AI Article Synopsis
- Multiple gene abnormalities, including overactivation of NF-κB p65 and silencing of cGAS, drive tumor formation, highlighting the need to address both simultaneously.
- The Induced Dual-Target Rebalance (IDTR) strategy was developed to correct these genetic defects, using oncolytic adenovirus H101 to reactivate cGAS and antisense oligonucleotides to silence GAU1 lncRNA, leading to promising antitumor effects in colorectal cancer.
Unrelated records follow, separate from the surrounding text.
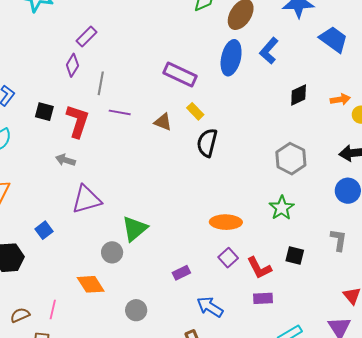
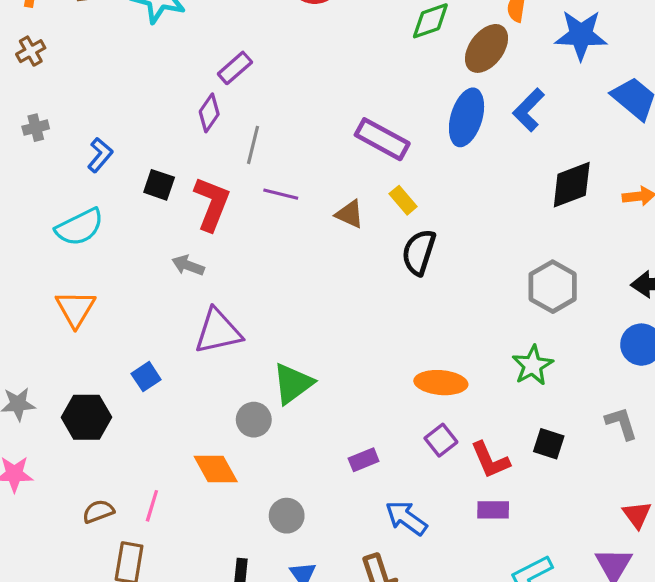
black diamond: (299, 95) -> (572, 185), size x1.4
gray L-shape: (339, 240) -> (621, 423), turned -30

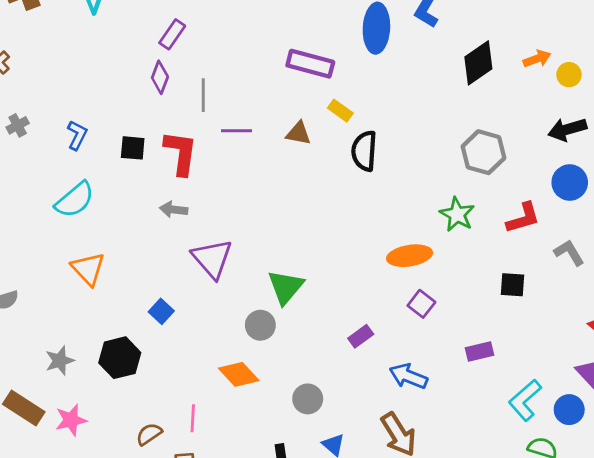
purple triangle: (218, 331) -> (212, 259), turned -45
green star: (533, 365) -> (457, 214), moved
red L-shape: (490, 460) -> (523, 218), moved, turned -69

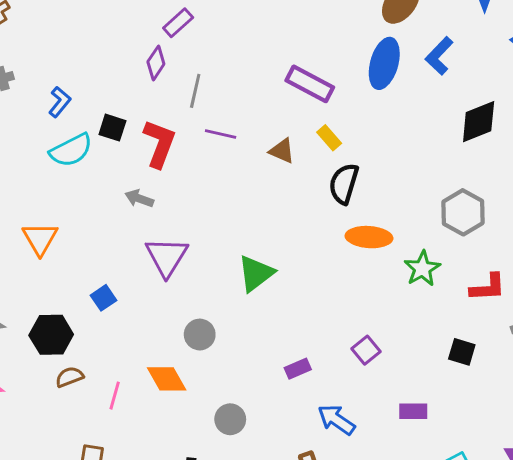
cyan semicircle: (75, 200) -> (71, 150), moved
orange ellipse: (410, 256) -> (369, 237), moved
green triangle: (286, 287) -> (256, 273), moved
pink line: (193, 418) -> (115, 396), moved
brown semicircle: (149, 434) -> (69, 377), moved

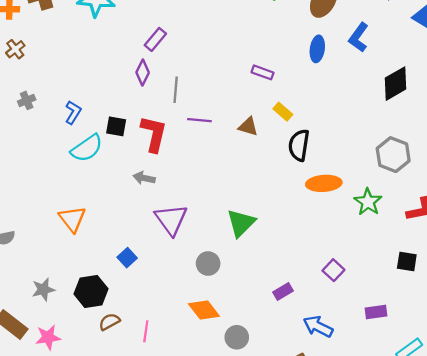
blue ellipse: (384, 63) -> (317, 49), size x0.7
purple rectangle: (310, 84) -> (262, 72), size x0.6
gray circle: (200, 335) -> (208, 264), moved
orange diamond: (167, 379) -> (204, 310), moved

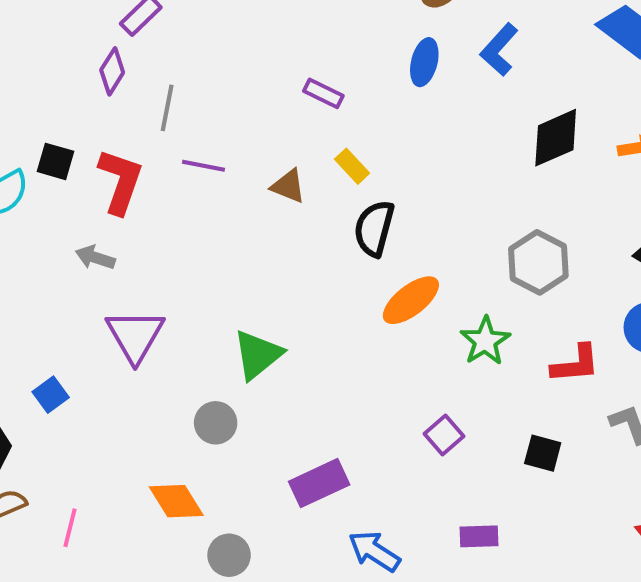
orange ellipse: (324, 183) -> (411, 300), turned -40
gray circle: (208, 264) -> (216, 423), moved
purple square: (333, 270) -> (444, 435), moved
purple rectangle: (283, 291) -> (319, 483), size x1.6

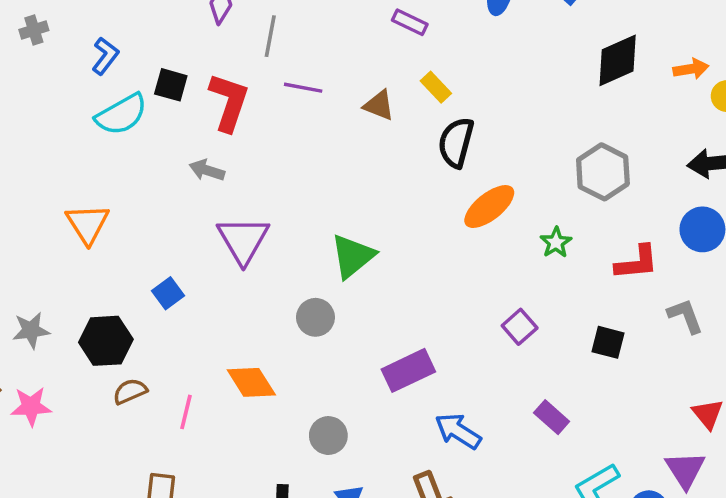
green star: (485, 341) -> (556, 243), size x0.7
orange diamond: (176, 501) -> (251, 382), moved
purple rectangle: (479, 536) -> (552, 417), turned 44

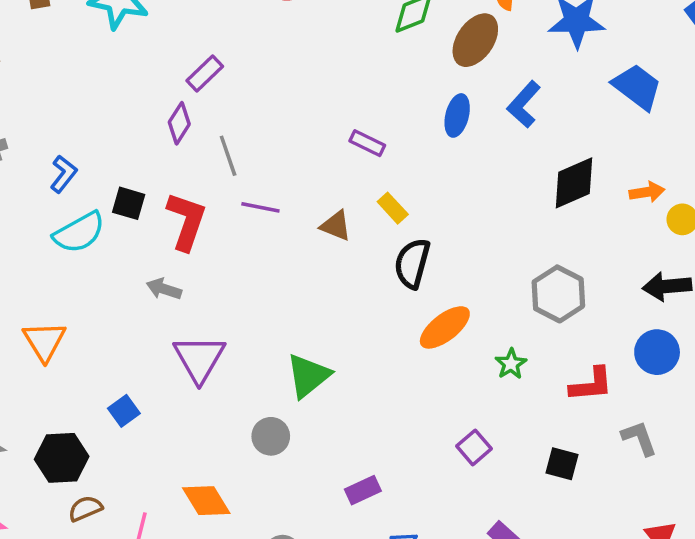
gray line: (270, 36) -> (228, 156), turned -30
purple rectangle: (408, 370) -> (363, 490), size x0.7

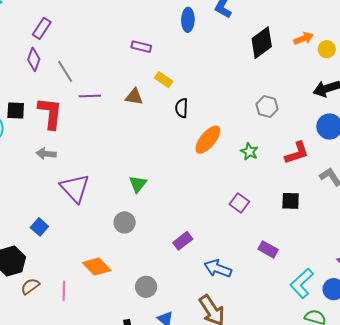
black semicircle: (412, 263) -> (182, 108), size x0.7
gray hexagon: (558, 294) -> (267, 107), size x0.7
green triangle: (308, 376) -> (138, 184), size x0.7

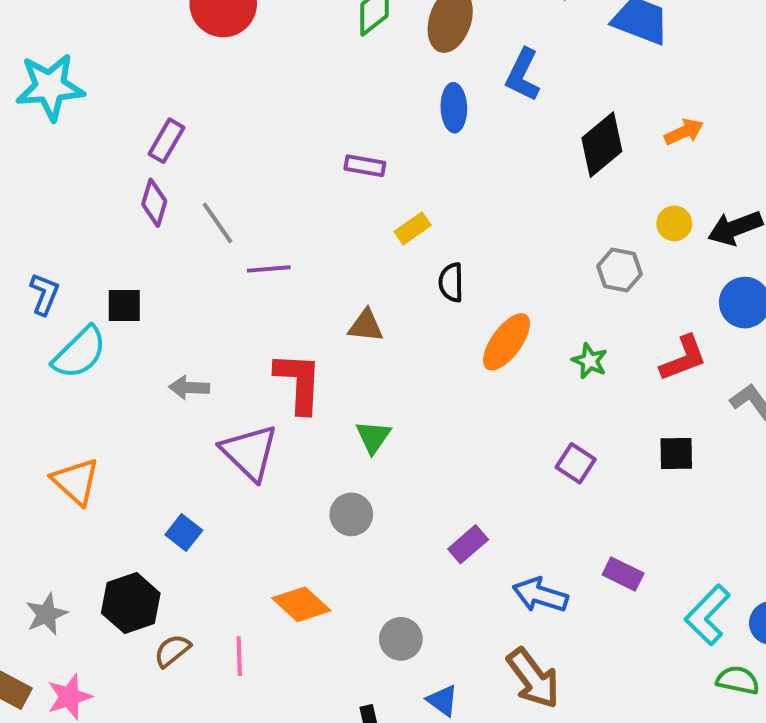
yellow circle: (327, 49) -> (674, 223), moved
yellow rectangle: (164, 80) -> (413, 228), turned -66
brown triangle: (134, 97) -> (366, 326), moved
red L-shape: (50, 113) -> (299, 382), moved
purple rectangle: (268, 249) -> (623, 574), moved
- The study uncovers a novel therapeutic mechanism targeting the defects in cGAS and NF-κB p65, proposing a new approach for improving cancer treatment efficacy.
Article Abstract
Multiple gene abnormalities are major drivers of tumorigenesis. NF-κB p65 overactivation and cGAS silencing are important triggers and genetic defects that accelerate tumorigenesis. However, the simultaneous correction of NF-κB p65 and cGAS abnormalities remains to be further explored. Here, we propose a novel Induced Dual-Target Rebalance (IDTR) strategy for simultaneously correcting defects in cGAS and NF-κB p65. By using our IDTR approach, we showed for the first time that oncolytic adenovirus H101 could reactivate silenced cGAS, while silencing GAU1 long noncoding RNA (lncRNA) inhibited NF-κB p65 overactivation, resulting in efficient in vitro and in vivo antitumor efficacy in colorectal tumors. Intriguingly, we further demonstrated that oncolytic adenoviruses reactivated cGAS by promoting H3K4 trimethylation of the cGAS promoter. In addition, silencing GAU1 using antisense oligonucleotides significantly reduced H3K27 acetylation at the NF-κB p65 promoter and inhibited NF-κB p65 transcription. Our study revealed an aberrant therapeutic mechanism underlying two tumor defects, cGAS and NF-κB p65, and provided an alternative IDTR approach based on oncolytic adenovirus and antisense oligonucleotides for efficient therapeutic efficacy in tumors.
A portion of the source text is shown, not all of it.